Tuesday, January 31, 2012

random thoughts

finished reading American dervish and i'll admit i found the book a bit disturbing and the end left me with a taste of "not enough". This book had a lot of potential but it did lacked character growth and one thing that puzzles me w/ books in general about muslims is that they are rarely portrayed in an advantageous light or maybe it's because I always come across books that describes the negative side of islam than the positive especially with the degrading treatment of women. Reading about the Shafia's case in the newspaper does not help either. The book is not bad. It started well for me but the end was like..blehhh...

It just makes me wonder if there are regular muslims out there, meaning a guy who is not a fanatic of the religion, treats woman decently etc..

There are bigots in every religion and one thing that breaks my heart is woman's status. I don't understand how it can be taken for granted that women are impure or damned because of their monthly periods or because she ate the apple... I am really surprise when some people talk as if women deserve all the suffering (pms, birth pain etc..) because she ate the apple. Hello???? Even for the periods, should we remind them that it is from the woman's impure blood that they were f****g borne? How can people blindly believe such spin up tales in order to justify woman's abuse. Do they think women chose to be the one to bear the child and go though 9 months of danger and child birth pain-which NO man will ever know how it hurts even if they get hit in their nuts!!?- or that any being choose to be borne a woman to be stigmatized if she has the misfortune of being in the wrong culture?

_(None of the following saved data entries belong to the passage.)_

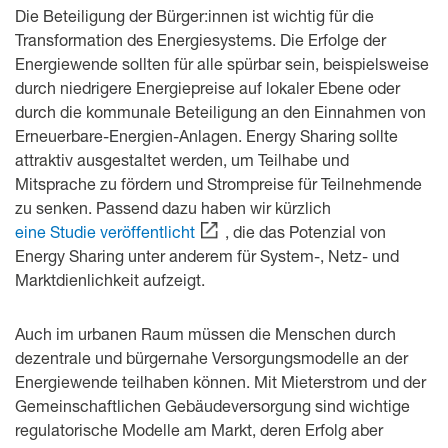
Die Beteiligung der Bürger:innen ist wichtig für die
Transformation des Energiesystems. Die Erfolge der
Energiewende sollten für alle spürbar sein, beispielsweise
durch niedrigere Energiepreise auf lokaler Ebene oder
durch die kommunale Beteiligung an den Einnahmen von
Erneuerbare-Energien-Anlagen. Energy Sharing sollte
attraktiv ausgestaltet werden, um Teilhabe und
Mitsprache zu fördern und Strompreise für Teilnehmende
zu senken. Passend dazu haben wir kürzlich
eine Studie veröffentlicht
, die das Potenzial von
Energy Sharing unter anderem für System-, Netz- und
Marktdienlichkeit aufzeigt.
Auch im urbanen Raum müssen die Menschen durch
dezentrale und bürgernahe Versorgungsmodelle an der
Energiewende teilhaben können. Mit Mieterstrom und der
Gemeinschaftlichen Gebäudeversorgung sind wichtige
regulatorische Modelle am Markt, deren Erfolg aber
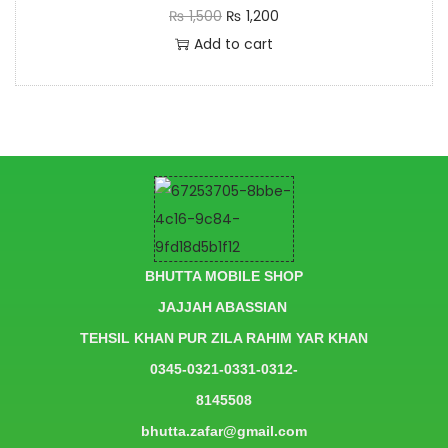
₨
1,500
₨
1,200
Add to cart
BHUTTA MOBILE SHOP
JAJJAH ABASSIAN
TEHSIL KHAN PUR ZILA RAHIM YAR KHAN
0345-0321-0331-0312-
8145508
bhutta.zafar@gmail.com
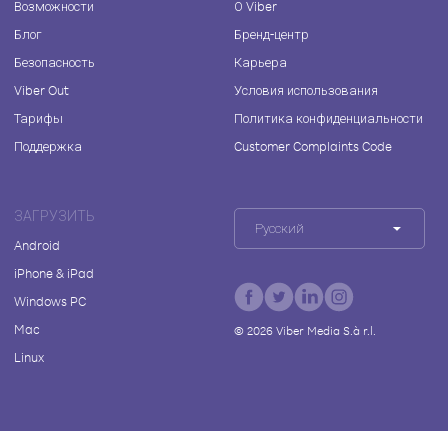
Возможности
О Viber
Блог
Бренд-центр
Безопасность
Карьера
Viber Out
Условия использования
Тарифы
Политика конфиденциальности
Поддержка
Customer Complaints Code
ЗАГРУЗИТЬ
Русский
Android
iPhone & iPad
Windows PC
Mac
©
2026
Viber Media S.à r.l.
Linux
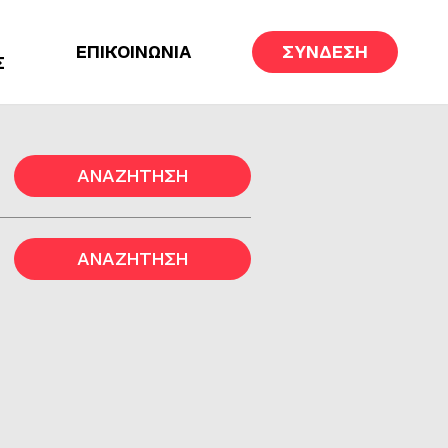
ΕΠΙΚΟΙΝΩΝΙΑ
ΣΥΝΔΕΣΗ
Σ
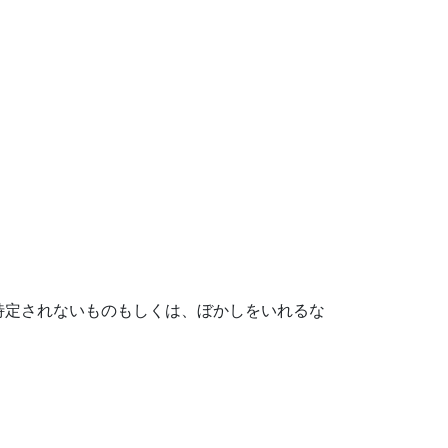
特定されないものもしくは、ぼかしをいれるな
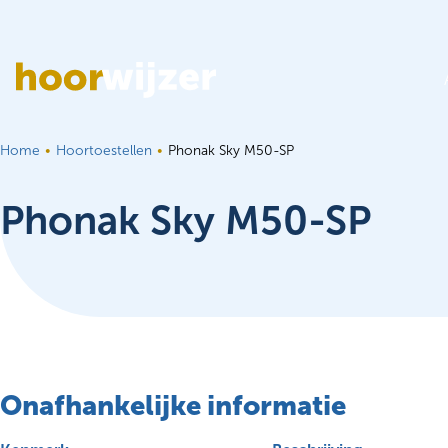
Ga naar de inhoud
Home
Hoortoestellen
Phonak Sky M50-SP
Phonak Sky M50-SP
Onafhankelijke informatie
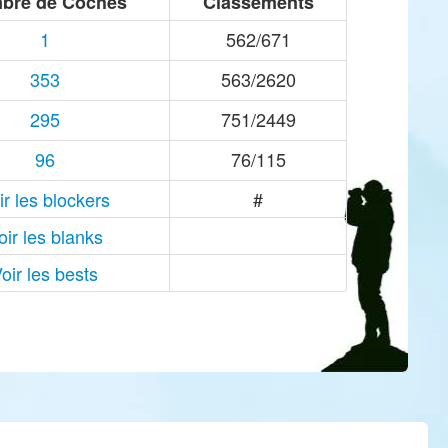
bre de Coches
Classements
1
562/671
353
563/2620
295
751/2449
96
76/115
ir les blockers
#
oir les blanks
oir les bests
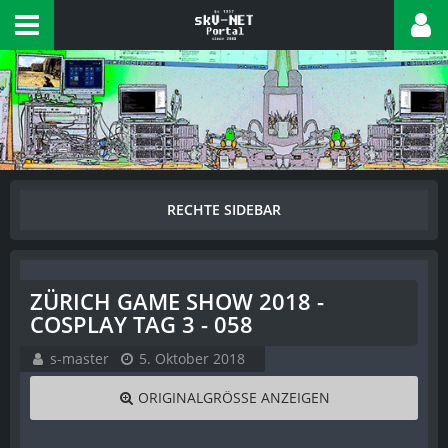
ZÜRICH GAME SHOW 2018 -
COSPLAY TAG 3 - 058
s-master
5. Oktober 2018
ORIGINALGRÖSSE ANZEIGEN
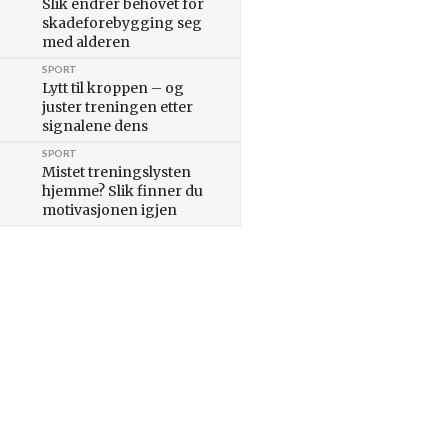
Slik endrer behovet for
skadeforebygging seg
med alderen
SPORT
Lytt til kroppen – og
juster treningen etter
signalene dens
SPORT
Mistet treningslysten
hjemme? Slik finner du
motivasjonen igjen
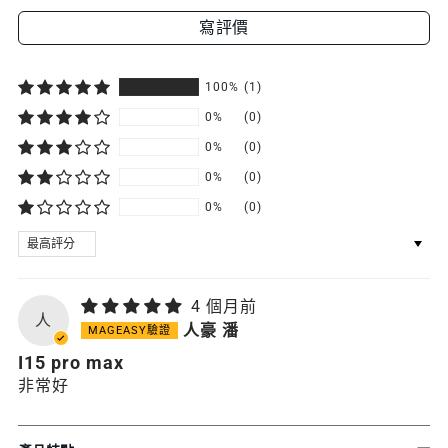
寫評價
100%
(1)
0%
(0)
0%
(0)
0%
(0)
0%
(0)
SORT BY
4 個月前
人
人豪 潘
I15 pro max
非常好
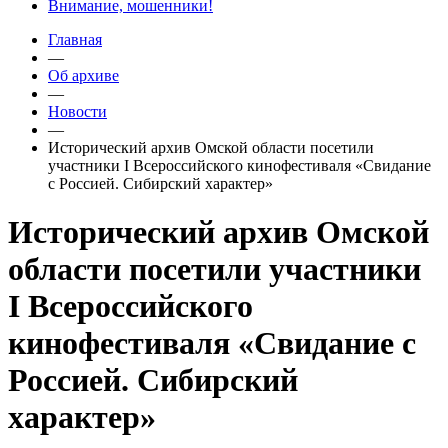
Внимание, мошенники!
Главная
—
Об архиве
—
Новости
—
Исторический архив Омской области посетили
участники I Всероссийского кинофестиваля «Свидание
с Россией. Сибирский характер»
Исторический архив Омской
области посетили участники
I Всероссийского
кинофестиваля «Свидание с
Россией. Сибирский
характер»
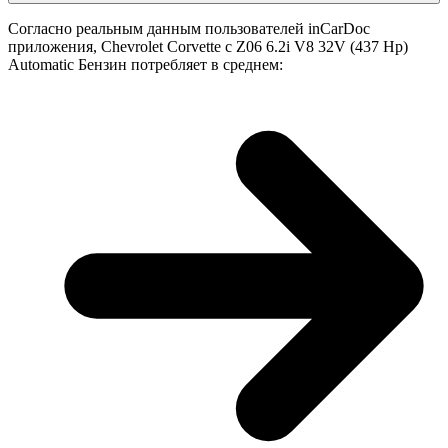
Согласно реальным данным пользователей inCarDoc
приложения, Chevrolet Corvette с Z06 6.2i V8 32V (437 Hp)
Automatic Бензин потребляет в среднем:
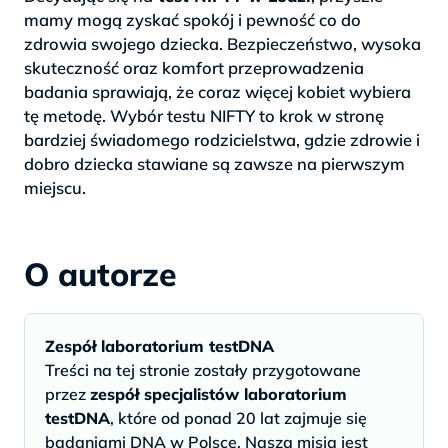
mamy mogą zyskać spokój i pewność co do
zdrowia swojego dziecka. Bezpieczeństwo, wysoka
skuteczność oraz komfort przeprowadzenia
badania sprawiają, że coraz więcej kobiet wybiera
tę metodę. Wybór testu NIFTY to krok w stronę
bardziej świadomego rodzicielstwa, gdzie zdrowie i
dobro dziecka stawiane są zawsze na pierwszym
miejscu.
O autorze
Zespół laboratorium testDNA
Treści na tej stronie zostały przygotowane
przez
zespół specjalistów laboratorium
testDNA
, które od ponad 20 lat zajmuje się
badaniami DNA w Polsce. Naszą misją jest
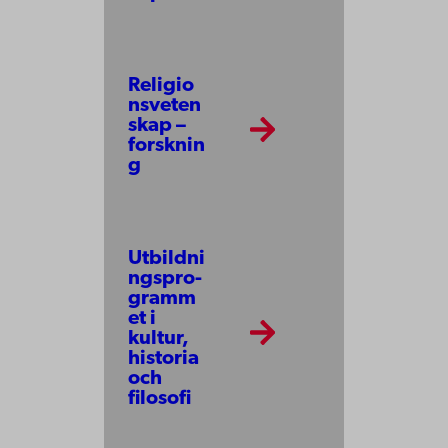
Religio
nsveten
skap –
forsknin
g
Utbildni
ngs­pro­
gramm
et i
kultur,
historia
och
filosofi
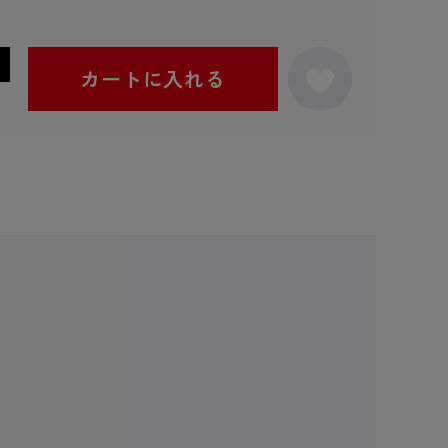
カートに入れる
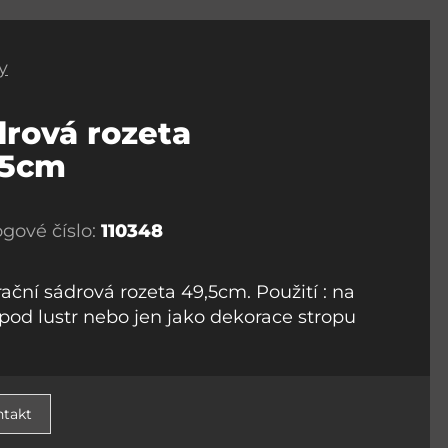
y
rová rozeta
,5cm
ogové číslo:
110348
ační sádrová rozeta 49,5cm. Použití : na
 pod lustr nebo jen jako dekorace stropu
takt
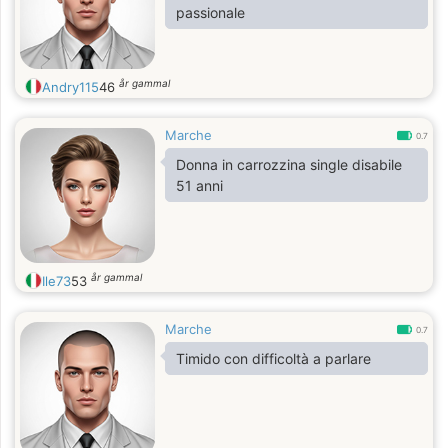
passionale
år gammal
Andry115
46
Marche
0.7
Donna in carrozzina single disabile
51 anni
år gammal
Ile73
53
Marche
0.7
Timido con difficoltà a parlare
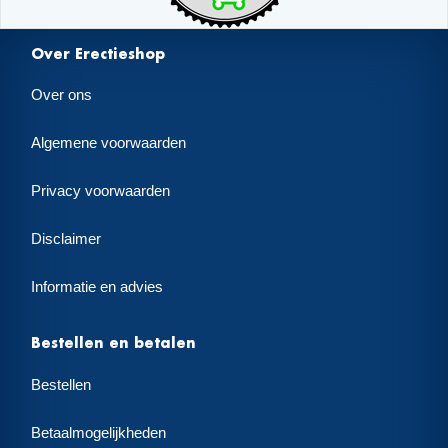
Over Erectieshop
Over ons
Algemene voorwaarden
Privacy voorwaarden
Disclaimer
Informatie en advies
Bestellen en betalen
Bestellen
Betaalmogelijkheden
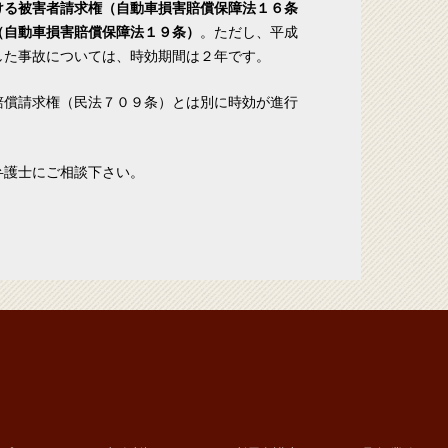
ける被害者請求権（自動車損害賠償保障法１６条
（自動車損害賠償保障法１９条）
。ただし、平成
した事故については、時効期間は２年です。
賠償請求権（民法７０９条）とは別に時効が進行
。
弁護士にご相談下さい。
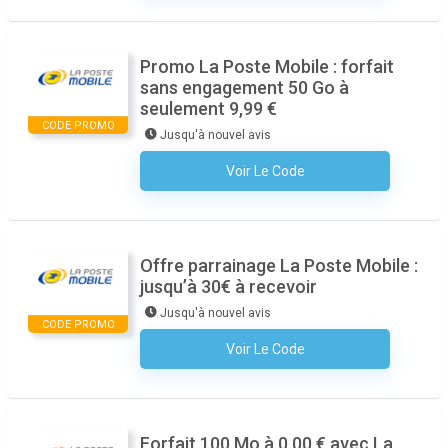
Promo La Poste Mobile : forfait
sans engagement 50 Go à
seulement 9,99 €
CODE PROMO
Jusqu'à nouvel avis
Voir Le Code
Aucun Code N'est Nécessaire
Offre parrainage La Poste Mobile :
jusqu’à 30€ à recevoir
Jusqu'à nouvel avis
CODE PROMO
Voir Le Code
Aucun Code N'est Nécessaire
Forfait 100 Mo à 0,00 € avec La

I don't understand how across the globes, the patriarch culture is what dominates and often women are just commodities. I would agree though that woman's status today is better than before and I am glad I was not borne earlier but still I did suffer light woman stigma like dad saying how I am lucky I was sent to university as the eldest although I'm a "girl" and my mother expecting me to do domestic house chores while my brothers and dad just sit and relax or get married asap. Woman is still a commodity in porn culture where she is the submissive bitch craving for c**k, and even in the media where she has to be photoshopperfect ornamenting herself w/ fake stuffs like a Christmas tree else she is ugly. I wonder if people know what is the very essence of being a woman..Maybe women will always be "the other" as per Simone de Beauvoir.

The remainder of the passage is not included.